ABSTRACT

Anthropologists have described Nepal as a country of contradictory global imaginaries. Early visitors were drawn to Nepal for the images it evoked of solitude, spiritualism and heroic mountain exploration. More recently, the global mediatisation of Mount Everest has played a key role in attracting visitors to the region. Arguably, Everest has always been mediatised: historically, its appeal as an idea has existed in part through technologies of visual cultures. Everest may be especially mediatised now; recently improved mobile infrastructure in the northern Himalayas has coincided with an increase in the number of tourists arriving between 2016 and 2018.

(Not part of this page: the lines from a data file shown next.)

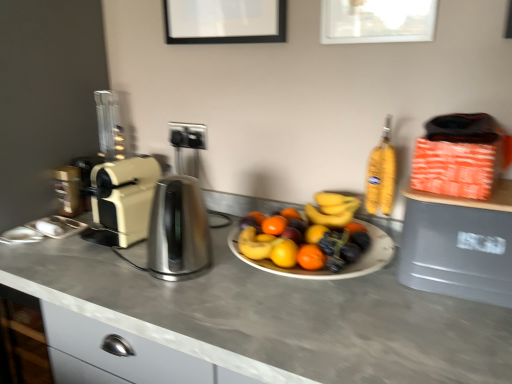 At what (x,y) coordinates should I click in order to perform the action: click on free space in front of gray plastic trash can at right. Please return your answer as a coordinate pair (x, y). The height and width of the screenshot is (384, 512). Looking at the image, I should click on (452, 326). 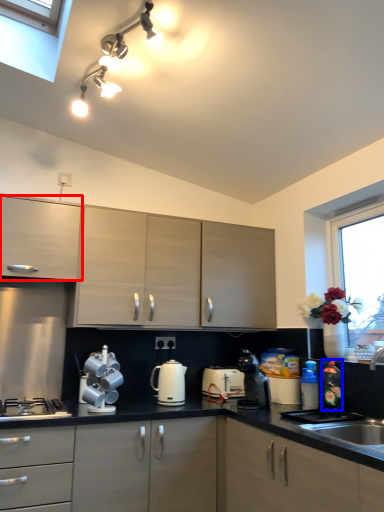 Question: Which object is closer to the camera taking this photo, cabinetry (highlighted by a red box) or bottle (highlighted by a blue box)?

Choices:
 (A) cabinetry
 (B) bottle

Answer: (A) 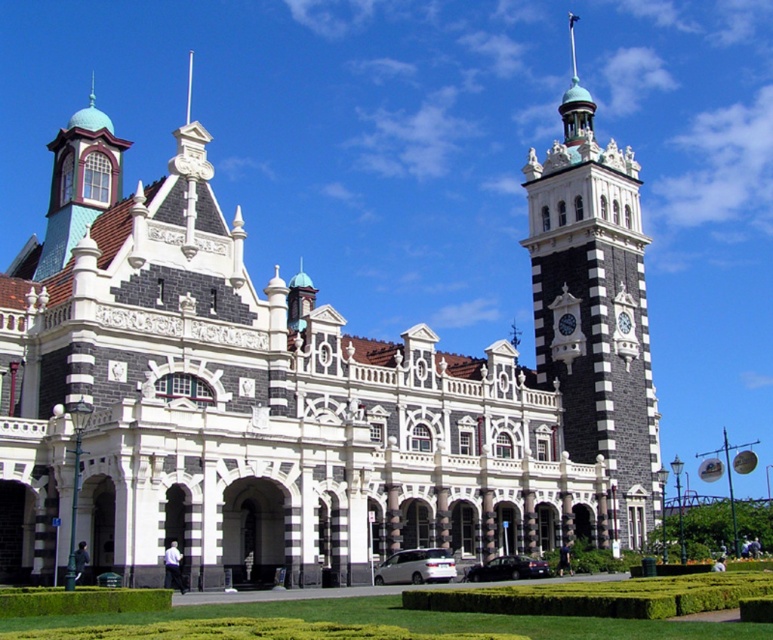 Which of these two, dark gray stone clock tower at upper right or white matte van at center, stands taller?

With more height is dark gray stone clock tower at upper right.

Is dark gray stone clock tower at upper right shorter than white matte van at center?

No.

Describe the element at coordinates (594, 307) in the screenshot. I see `dark gray stone clock tower at upper right` at that location.

Where is `dark gray stone clock tower at upper right`? dark gray stone clock tower at upper right is located at coordinates (594, 307).

Based on the photo, can you confirm if white stone building at center is positioned to the right of black glossy sedan at center?

Incorrect, white stone building at center is not on the right side of black glossy sedan at center.

Does point (2, 436) lie behind point (506, 557)?

No, (2, 436) is in front of (506, 557).

Identify the location of white stone building at center. (250, 404).

In the scene shown: Does black glossy sedan at center have a lesser width compared to polished brass clock at center-right?

Correct, black glossy sedan at center's width is less than polished brass clock at center-right's.

Does point (504, 573) come in front of point (564, 323)?

Yes, it is.

Locate an element on the screen. The width and height of the screenshot is (773, 640). black glossy sedan at center is located at coordinates (506, 568). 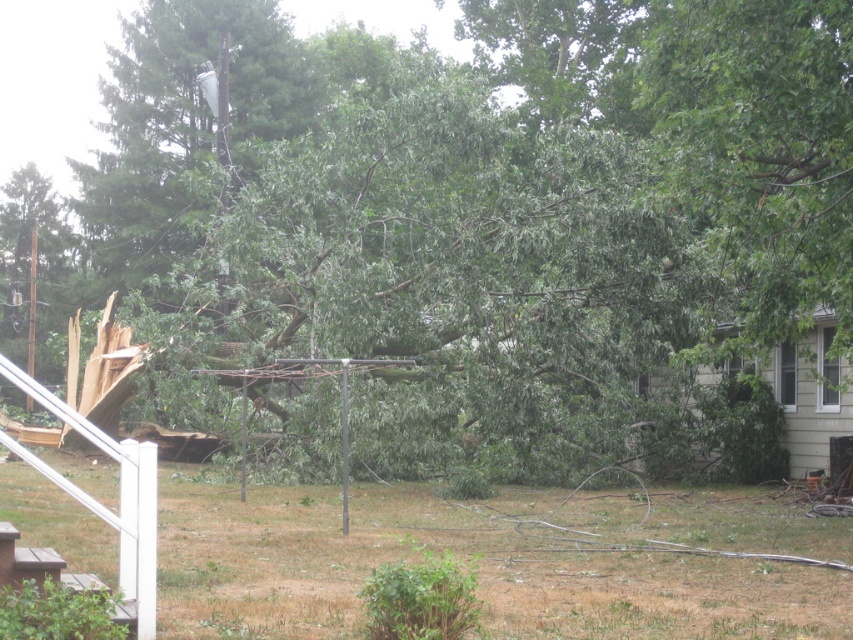 Question: Is brown grass at lower center positioned in front of green leafy tree at upper right?

Choices:
 (A) yes
 (B) no

Answer: (A)

Question: Which of the following is the closest to the observer?

Choices:
 (A) (590, 531)
 (B) (837, 253)

Answer: (B)

Question: Is brown grass at lower center below green leafy tree at upper right?

Choices:
 (A) no
 (B) yes

Answer: (B)

Question: Which object appears closest to the camera in this image?

Choices:
 (A) brown grass at lower center
 (B) green leafy tree at upper right

Answer: (A)

Question: Is brown grass at lower center positioned in front of green leafy tree at upper right?

Choices:
 (A) yes
 (B) no

Answer: (A) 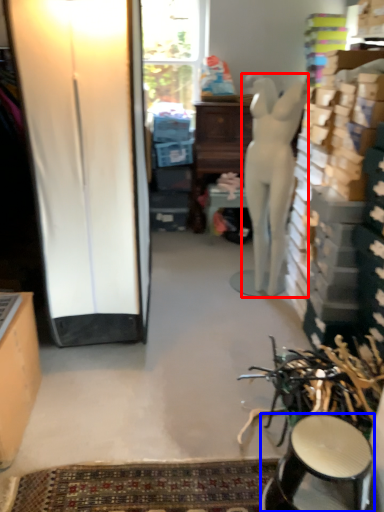 Question: Which of the following is the farthest to the observer, person (highlighted by a red box) or stool (highlighted by a blue box)?

Choices:
 (A) person
 (B) stool

Answer: (A) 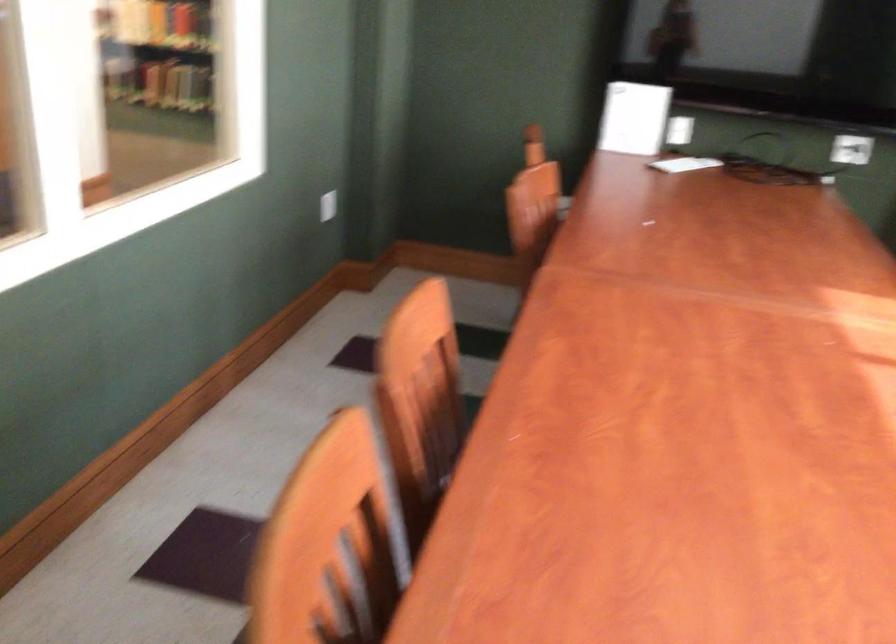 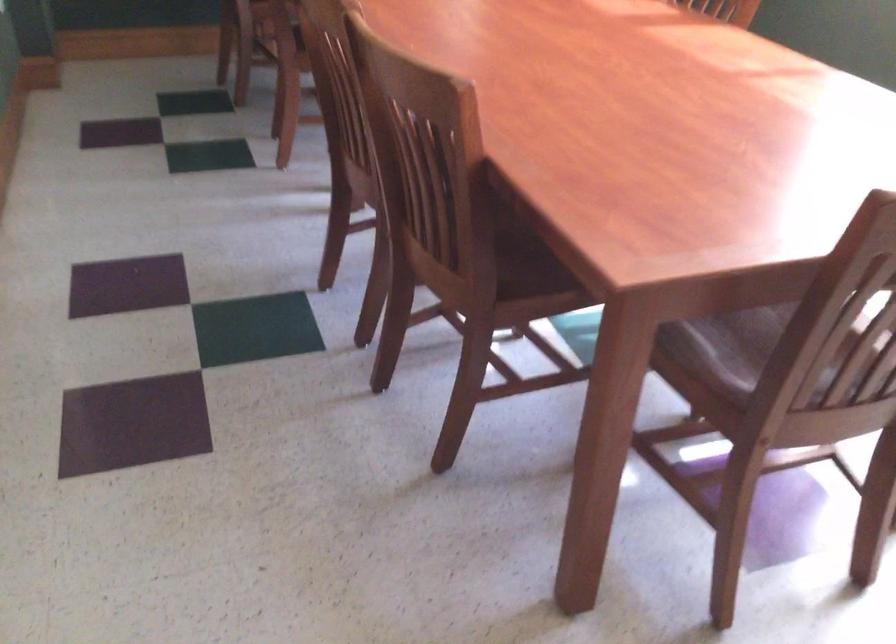 How did the camera likely rotate?

The camera rotated toward right-down. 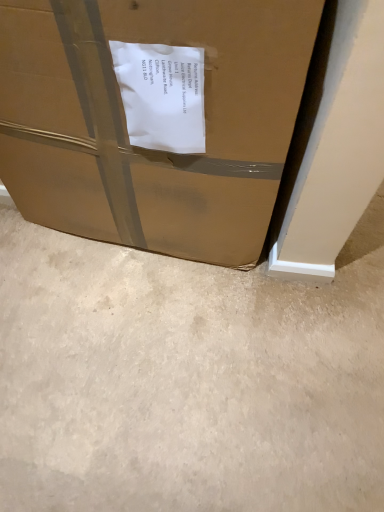 Image resolution: width=384 pixels, height=512 pixels. What are the coordinates of `free space in front of brown cardboard box at lower left` in the screenshot? It's located at (165, 360).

In this chapter, I examine the intersection of visual cultures and the ‘work’ of Mount Everest tourism. Using Deborah Poole’s visual economy (1997) as a starting point, I examine how the production and circulation of images through digital technologies shape how tourists imagine and experience Everest in Nepal. Drawing on fieldwork conducted in the Solukhumbu region with tourists, guides and porters, I argue that the Everest tourism industry is impacted upon by various forms of digital work: mobile and visual communication are part of tourist experiences, but they are also part of the strategies for meeting aspirations of life projects for workers whose livelihoods depend on the tourist industry. Through focusing on the tourist encounter, this chapter contributes to the intersection of media anthropology and an anthropology of mobilities by considering the aesthetic value of Everest within locally bound and across global networks.